── RECORDS PROVIDED
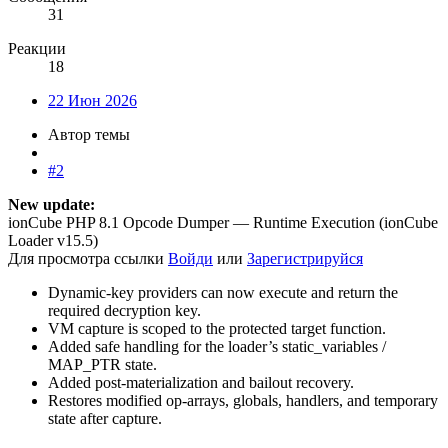
31
Реакции
18
22 Июн 2026
Автор темы
#2
New update:
ionCube PHP 8.1 Opcode Dumper — Runtime Execution (ionCube
Loader v15.5)
Для просмотра ссылки
Войди
или
Зарегистрируйся
Dynamic-key providers can now execute and return the
required decryption key.
VM capture is scoped to the protected target function.
Added safe handling for the loader’s static_variables /
MAP_PTR state.
Added post-materialization and bailout recovery.
Restores modified op-arrays, globals, handlers, and temporary
state after capture.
────
TASK STATEMENT :: Collect each line above holding the string "Added".

THE COMPLETED TASK ::
Added safe handling for the loader’s static_variables /
Added post-materialization and bailout recovery.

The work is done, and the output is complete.